第265話

 易鳥も年下で、里緒奈たちと同い年のはず――なのだが。

 マギシュヴェルトでは同じクラスだったせいか、『同級生』といった感覚に近い。

 それは易鳥にとっても同様らしく、今さら『僕』に遠慮するような素振りはなかった。

「依織と郁乃は相手しておいて、イスカだけないがしろにするつもりだったのか? まったく……お前というやつは」

「易鳥ちゃんだって普通に来てくれたら、案内くらいしたってば」

 KNIGHTSのアイドルであることは認識阻害で誤魔化しているものの、彼女の美麗な風貌は行く先々で人目を引いた。

(そりゃ人気アイドルだもんなあ。易鳥ちゃんも)

 先日はS女のプールで乱痴気騒ぎを起こした変人と、同一人物とは思えない。

 外見の第一印象はとにかく満点なのだ。マギシュヴェルトの学校でも、大勢の生徒から圧倒的な支持を得ていたもので。

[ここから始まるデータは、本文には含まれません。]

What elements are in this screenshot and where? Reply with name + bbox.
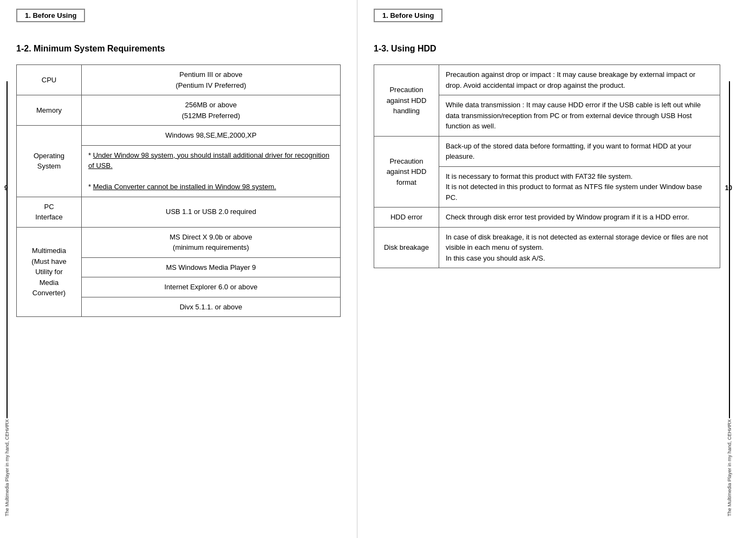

 頑固で融通が利かないところも、責任感の表れだろう。

 そんな彼女も『僕』とふたりでいる時は、リラックスした様子で肩を軽くする。

「どこへ連れて行ってくれるんだ? 言っておくが、これは……デ、デートだぞ? ちゃんとデートに相応しいエスコートを心掛けろ?」

「わかってるよ。まあショッピングでも」

 『僕』も気兼ねせず、午後の街を幼馴染みと一緒に散策。これといったプランもないので、行き当たりばったりで適当な店を覗き込む。

「晴れてきたな」

「だね」

 いつしか六月の空も青々と晴れ渡っていた。

 それでも雨の香りは残っており、風は涼しくも寒くもある。

「この梅雨が明けたら、一気に暑くなるんだろーなあ」

「こっちの夏は初めてだぞ。イスカは」

「じゃあ気を付けたほうがいいよ。熱中症とか、日射病とか。マーベラスプロでも毎年、講習で対策やったりするしさ」

 そんな六月らしい空気の中、夏の気配は少しずつ存在感を増していた。

 冷やし中華のノボリがあったり、夏休み用のキャンペーンが告知されていたり。

 そろそろ水着の販売も始まっているはず。

「そうだ、易鳥ちゃん。水着でも見に行こうか」

 何気なしに提案するも、幼馴染みは怪訝そうに一歩あとずさった。

「お前、いきなりそれか? デートは始まったばかりだぞ?」

「え……でも、もうじき夏だし? SHINYのみんなも今月に入ってから、『今年の水着は』ってよく言ってるけど?」

「そ、そうか……」

 易鳥が頬を染めるのに気付き、ようやく『僕』も自覚する。

(……あ。男性から『水着を見に行こう』なんて、先走りすぎか……)

 普段から女子のコミュニティにいるせいで、そのあたりの感覚が麻痺していた。

 易鳥にとっては『水着を要求された』のと同じこと。

「ま、まあイスカは別に構わないが……」

 まんざらでもないらしい返答が、かえって『僕』を緊張させる。

(落ち着け? 僕。易鳥ちゃんの水着だって、何回も見たことあるじゃないか)

 そんな言い訳をしながら、『僕』は彼女とともに魅惑の水着売り場へ。

 夏の本番に先んじて、ブティックはすでに豊富なラインナップを揃えていた。女性スタッフが気さくな調子で易鳥に声を掛けてくる。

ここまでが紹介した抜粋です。